前回節水対策開始時の貯水率下回る
2026/08/18

3月に枯渇した時の宇連ダム(3月17日午後、新城市で)
東三河の水がめが再びピンチだ。このところの晴天と猛暑の影響で、豊川(とよがわ)水系の水源の一つ、宇連ダム(新城市)の貯水率が17日午後3時現在で24・0%まで低下した。記録的な水不足を受けての前回節水対策(4月28日に解除)の開始時の貯水率を下回っている。
6月末には2つの台風が東海地方に接近した影響で90%近くまで改善していた貯水率だが、7月以降は少雨傾向にあり、水位は下がる一方。気温35度以上の厳しい暑さによってダムの水が蒸発するスピードも速く、夏場は人々が水を使用する頻度も高まることから、貯水率の低下に歯止めがかからないという。
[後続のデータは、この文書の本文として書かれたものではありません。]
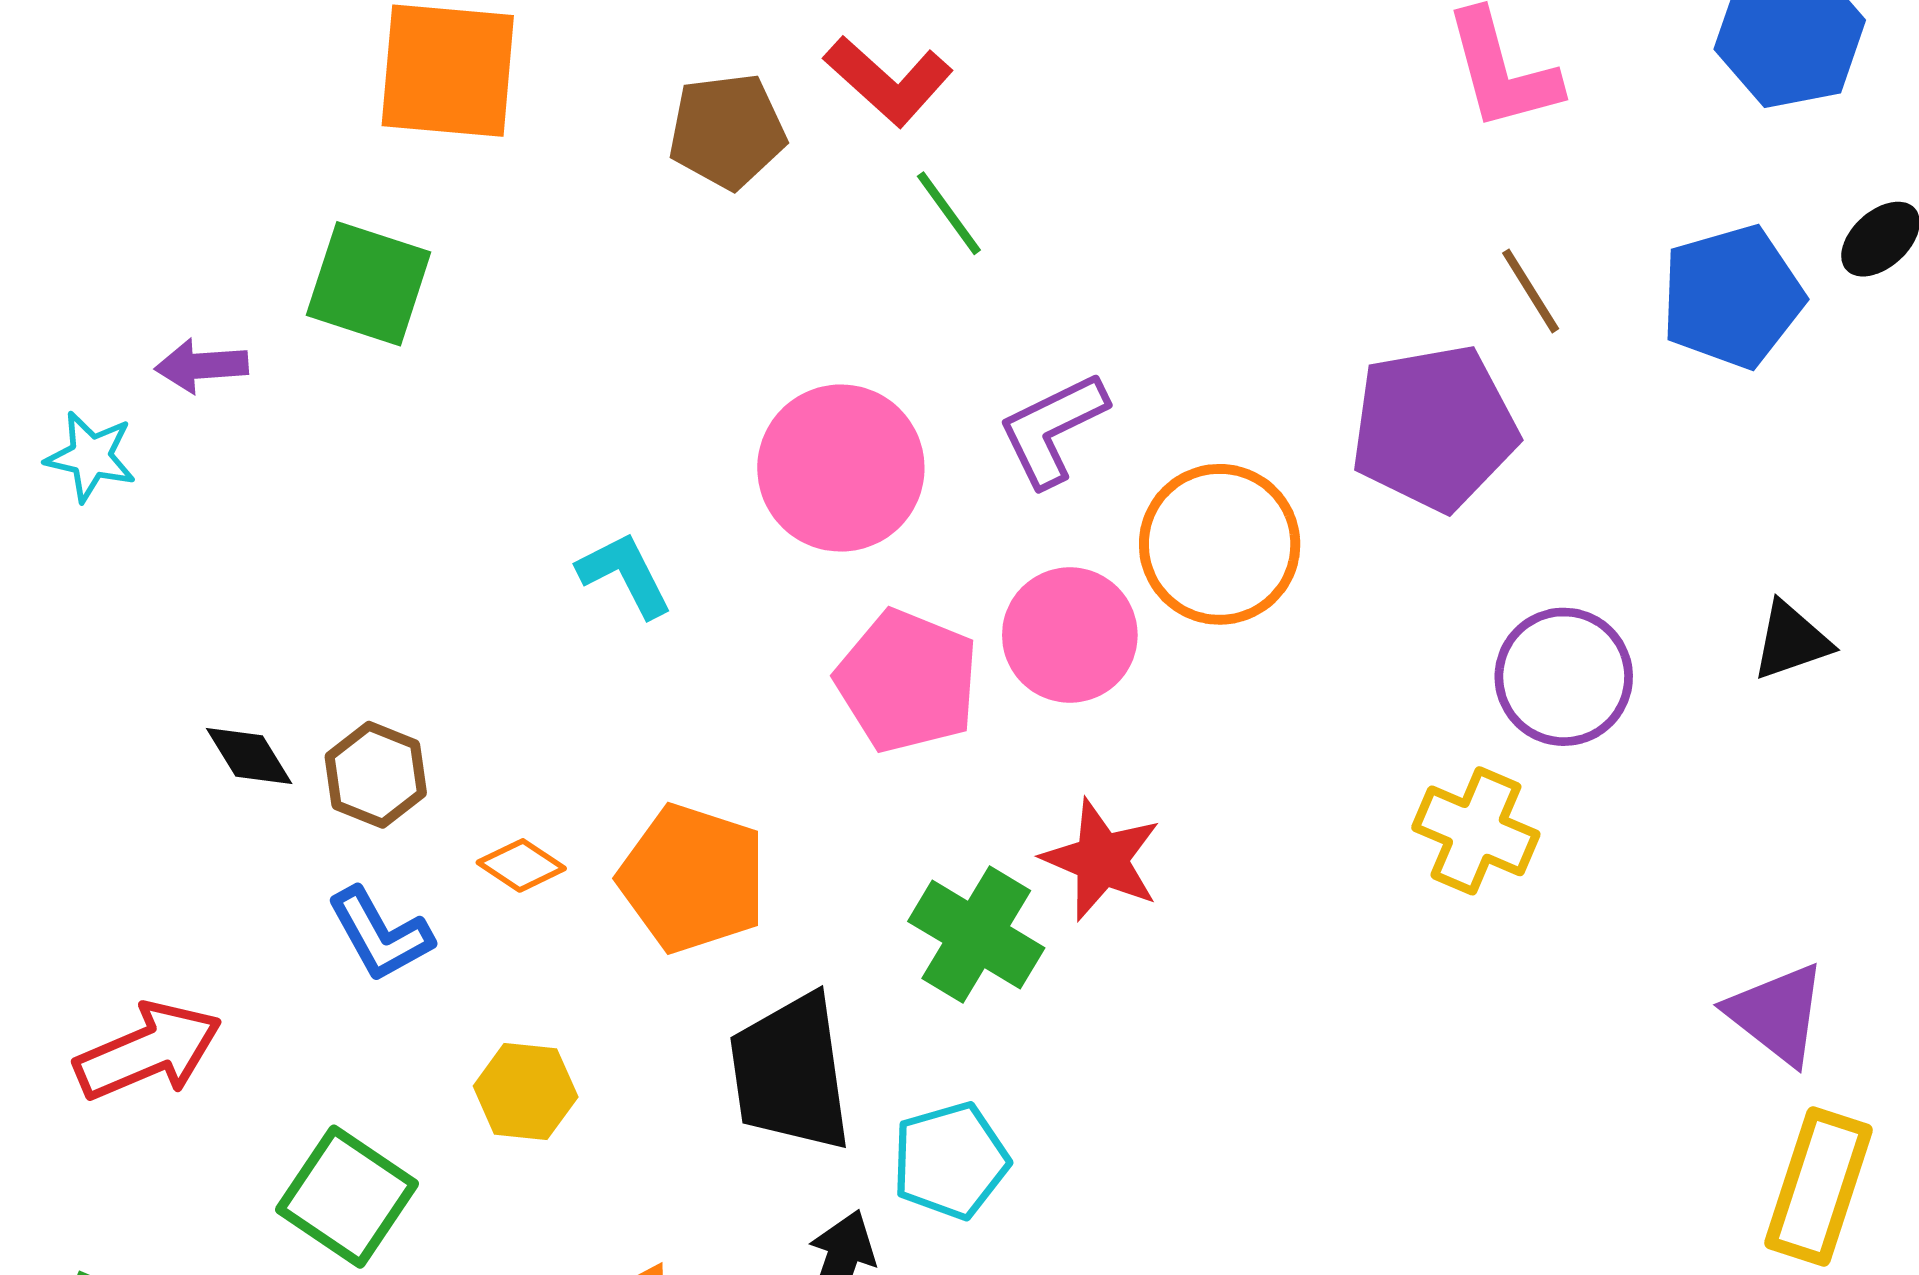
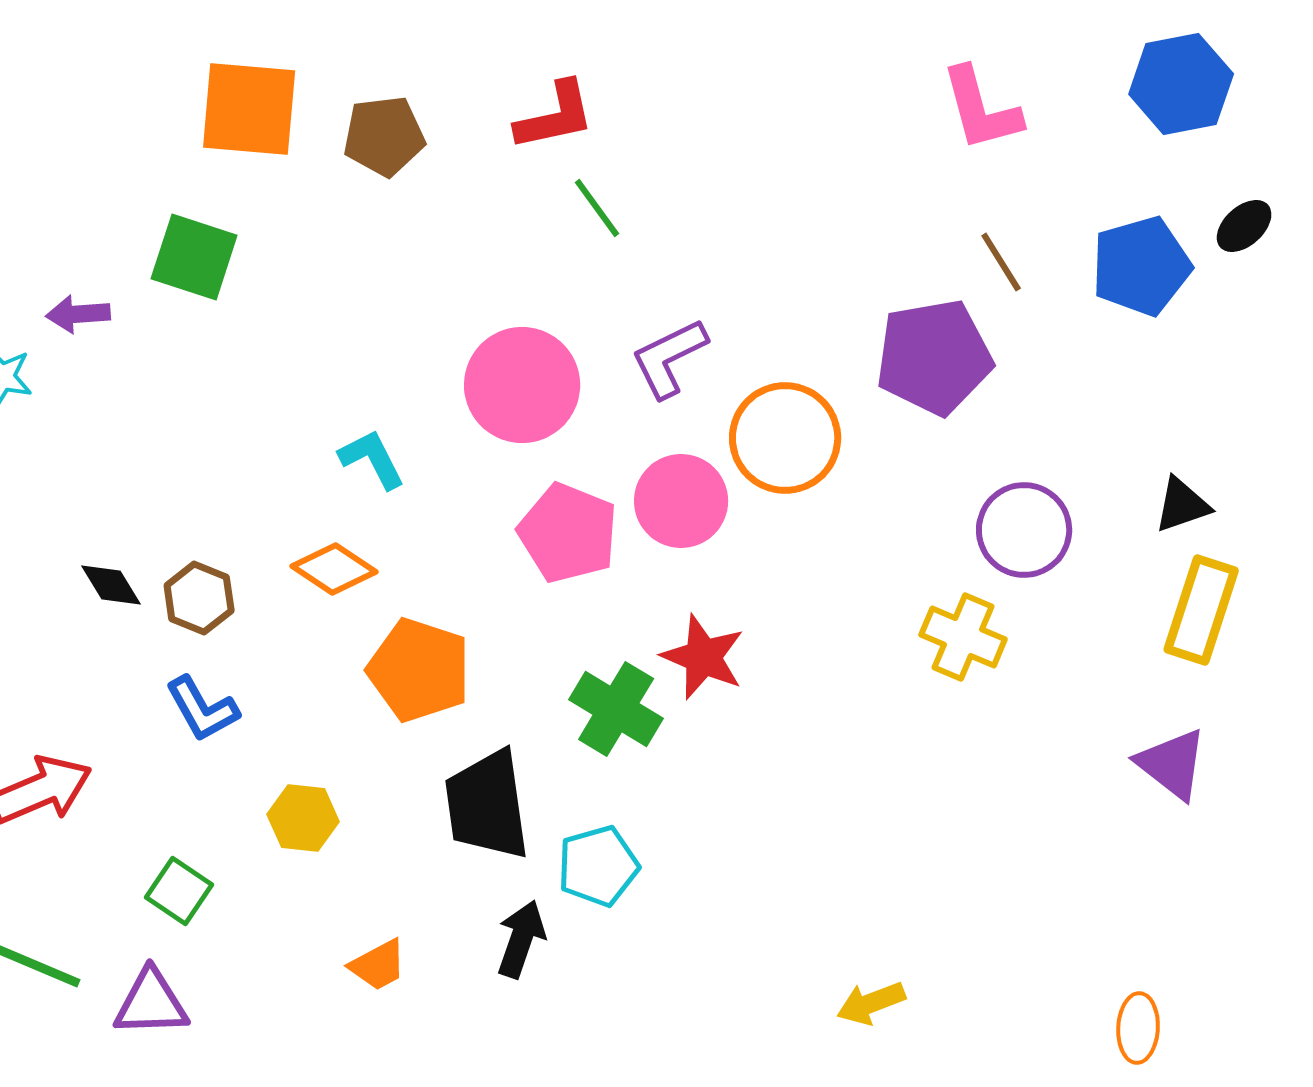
red L-shape: (888, 81) -> (555, 116), turned -54
brown pentagon: (727, 131) -> (384, 136), moved
orange diamond: (521, 865) -> (334, 569), moved, size x1.4
yellow rectangle: (1819, 1187) -> (1201, 610), moved
green square: (347, 1197) -> (179, 891), size x0.7

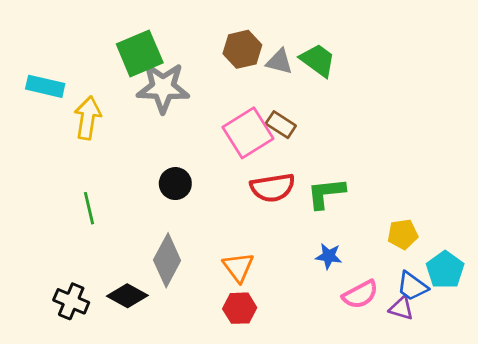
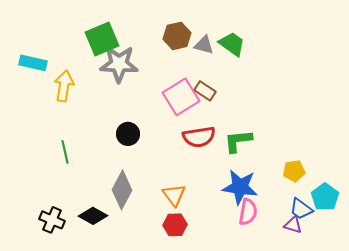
blue star: (329, 256) -> (240, 187), size x1.8
pink semicircle: (360, 294) -> (248, 212), moved, turned -52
昨年から今年の春にかけて記録的な水不足に陥り、宇連ダムは3月中旬に貯水率0%となり、枯渇した。
昨年8月29日に豊川用水節水対策協議会が第1回目の節水対策を開始したが、この時の宇連ダムの貯水率は24・5%。今回はそれを下回っている。
豊川市によると、今後まとまった雨が降らない状況が続けば、節水対策が再開される可能性が高いという。
渇水は東海地方各地でみられ、独立行政法人水資源機構中部支社によると、すでに7日から愛知用水の牧尾ダムで、14日からは三重用水で節水対策を始まっている。